Die Schwangerschaftsvertretung
„Wo ist die Garderobe?", fragt Fleckenstein.
Eine Garderobe gibt es nicht im Gernegroß und auch keine Nummern auf Stühlen. Das erklärt Britta dem großen Mann, von dem sie noch nie gehört hat. Aber, was weiß Britta schon? Wenn es darauf ankommt, ist alles Desaster. Gleichwohl froh und munter. Eben ein munteres Desaster. Nasenschweiß fegt heran, da steht der große Fleckenstein beinah wie Jürgen Prochnow.
Fleckenstein demnach. Der mit dem Fassbinder damals und später mit Wolfgang Deichsel, aber auch kommerziell erfolgreich, weil Wedel.

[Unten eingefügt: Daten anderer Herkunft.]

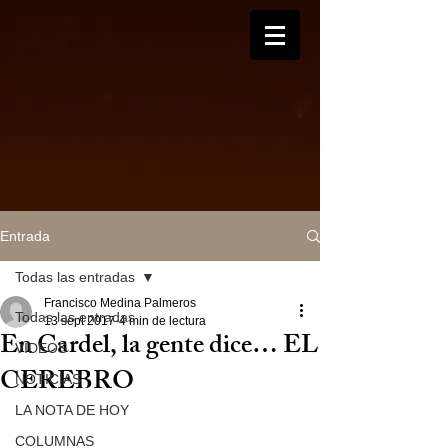
Entrada
Todas las entradas
Francisco Medina Palmeros
Todas las entradas
13 sept 2017
4 min de lectura
En Cardel, la gente dice… EL
VIDEOS
CEREBRO
NOTICIAS
LA NOTA DE HOY
COLUMNAS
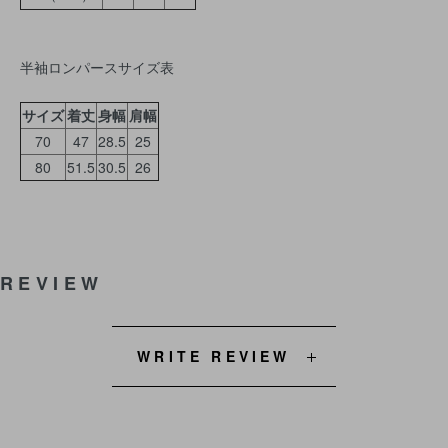
半袖ロンパースサイズ表
サイズ
着丈
身幅
肩幅
70
47
28.5
25
80
51.5
30.5
26
REVIEW
WRITE REVIEW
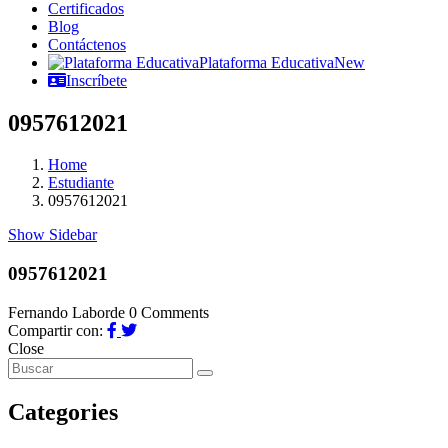
Certificados
Blog
Contáctenos
Plataforma Educativa
New
Inscríbete
0957612021
Home
Estudiante
0957612021
Show Sidebar
0957612021
Fernando Laborde
0 Comments
Compartir con:
Close
Categories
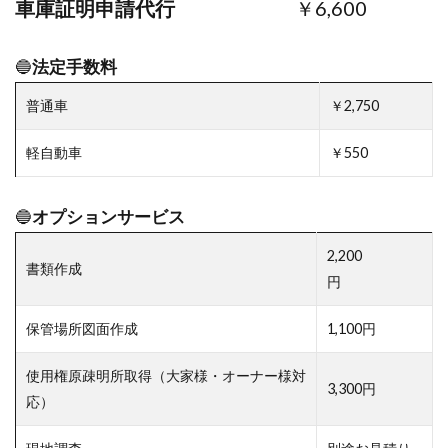
車庫証明申請代行
￥6,600
🔵
法定手数料
普通車
￥2,750
軽自動車
￥550
🔵
オプションサービス
2,200
書類作成
円
保管場所図面作成
1,100円
使用権原疎明所取得（大家様・オーナー様対
3,300円
応）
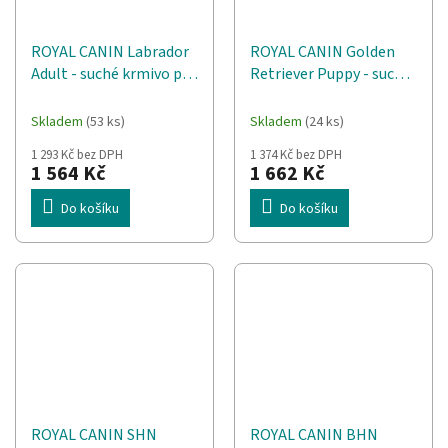
ROYAL CANIN Labrador
ROYAL CANIN Golden
Adult - suché krmivo pro
Retriever Puppy - suché
psy - 12 kg
krmivo pro psy - 12 kg
Skladem
(53 ks)
Skladem
(24 ks)
1 293 Kč bez DPH
1 374 Kč bez DPH
1 564 Kč
1 662 Kč
Do košíku
Do košíku
ROYAL CANIN SHN
ROYAL CANIN BHN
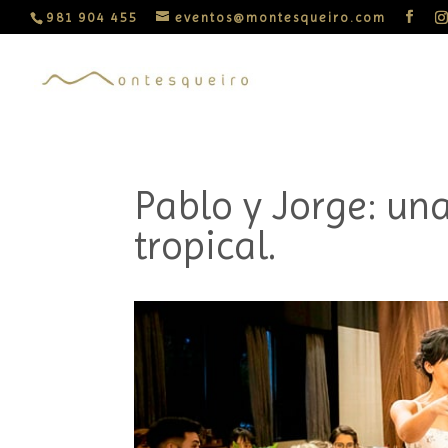
981 904 455
eventos@montesqueiro.com
Pablo y Jorge: un
tropical.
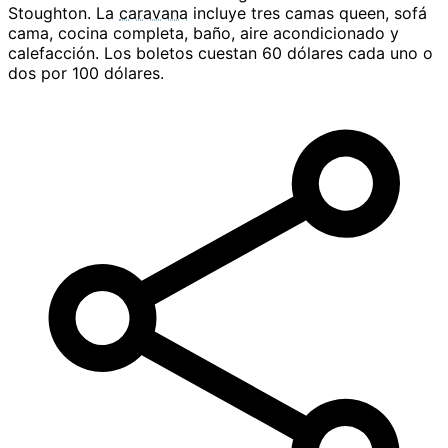
Stoughton. La
caravana
incluye tres camas queen, sofá
cama, cocina completa, baño, aire acondicionado y
calefacción. Los boletos cuestan 60 dólares cada uno o
dos por 100 dólares.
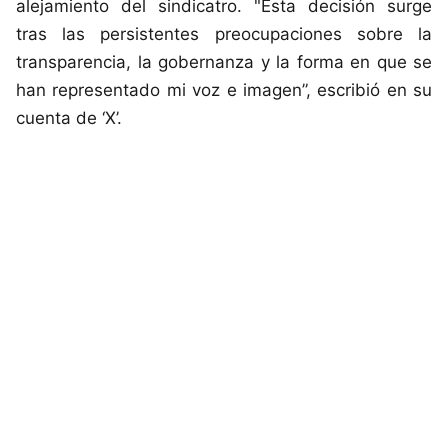
alejamiento del sindicatro. "Esta decisión surge
tras las persistentes preocupaciones sobre la
transparencia, la gobernanza y la forma en que se
han representado mi voz e imagen”, escribió en su
cuenta de ‘X’.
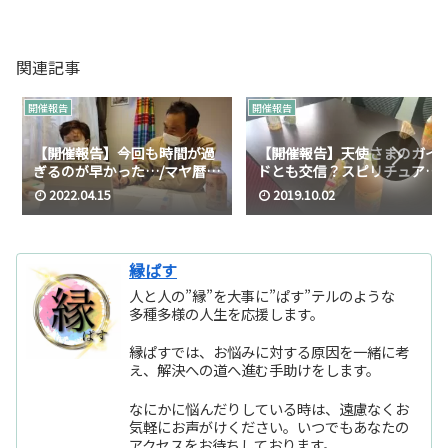
関連記事
開催報告
開催報告
【開催報告】今回も時間が過
【開催報告】天使さまのガイ
ぎるのが早かった…/マヤ暦×
ドとも交信？スピリチュアル
易×スピリチュアルお茶会
座談会♪
2022.04.15
2019.10.02
縁ぱす
人と人の”縁”を大事に”ぱす”テルのような
多種多様の人生を応援します。
縁ぱすでは、お悩みに対する原因を一緒に考
え、解決への道へ進む手助けをします。
なにかに悩んだりしている時は、遠慮なくお
気軽にお声がけください。いつでもあなたの
アクセスをお待ちしております。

August Fleckenstein ist ein Gespenst aus Nasenschweißes Jugend. Nasenschweiß dreht die Orgel der besonderen Bewirtung, er empfiehlt den unentwegten Nachmittagstrinkern am Gernegroß-Tresen abzurücken. Macht euch ab in den Leichenschauraum* und lasst euch heute hier nicht mehr blicken. Nasenschweiß bittet mich da noch einmal bitte zu fegen, wo gerade noch traulich der Dielenboden berieselt wurde. Wäre an sich nur menschlich, aber nicht mit Fleckenstein im Haus.

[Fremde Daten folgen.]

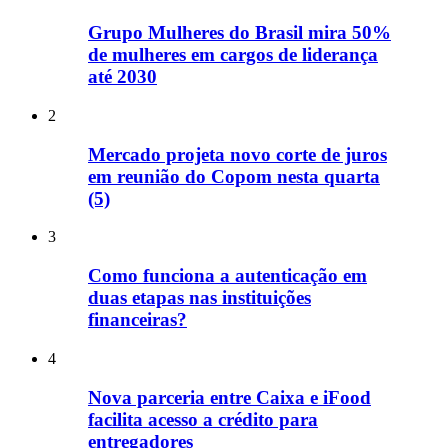
Grupo Mulheres do Brasil mira 50%
de mulheres em cargos de liderança
até 2030
2
Mercado projeta novo corte de juros
em reunião do Copom nesta quarta
(5)
3
Como funciona a autenticação em
duas etapas nas instituições
financeiras?
4
Nova parceria entre Caixa e iFood
facilita acesso a crédito para
entregadores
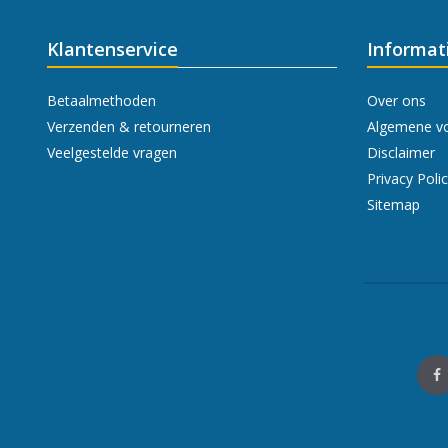
Klantenservice
Informat
Betaalmethoden
Over ons
Verzenden & retourneren
Algemene v
Veelgestelde vragen
Disclaimer
Privacy Poli
Sitemap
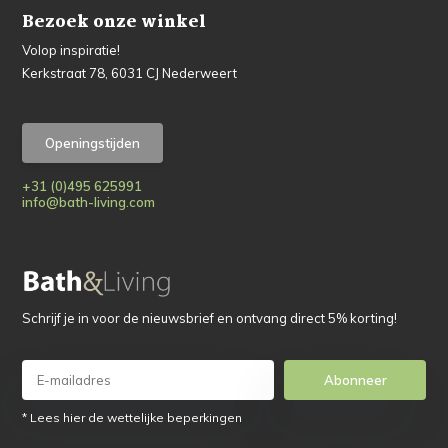
Bezoek onze winkel
Volop inspiratie!
Kerkstraat 78, 6031 CJ Nederweert
Openingstijden
+31 (0)495 625991
info@bath-living.com
Schrijf je in voor de nieuwsbrief en ontvang direct 5% korting!
Abonneer
* Lees hier de wettelijke beperkingen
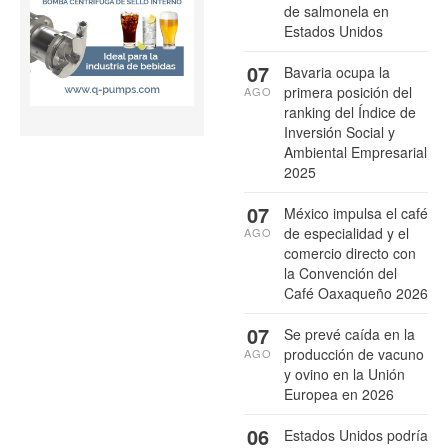
de salmonela en
Estados Unidos
07
Bavaria ocupa la
primera posición del
AGO
ranking del Índice de
Inversión Social y
Ambiental Empresarial
2025
07
México impulsa el café
de especialidad y el
AGO
comercio directo con
la Convención del
Café Oaxaqueño 2026
07
Se prevé caída en la
producción de vacuno
AGO
y ovino en la Unión
Europea en 2026
06
Estados Unidos podría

*Die Raucherkammer der Burgschänke. Für die Zuspätgekommenen. Unter dem Dach der Burg arbeiten zwei Betriebe - das von Norbert Nasenschweiß gegründete Kleinkunstbühne Gernegroß und die von Kurt Wundersamen geerbte Burgschänke. Nasenschweiß wertet gerade sein Kabarett auf zum Frankfurter Burgtheater.
Fleckenstein gibt Hut und Mantel bei Nasenschweiß' Barchefin Leonie ab. Diese Gegenstände hat der Herbst schon etwas rau angefasst. Merlot singt ein Bedürfnis, dass im Ernst noch nicht einmal Kokain mit Rum befriedigen könnte. So ein gewaltiges Maul gehört zu Fleckenstein. Entsprechend sind die Hände.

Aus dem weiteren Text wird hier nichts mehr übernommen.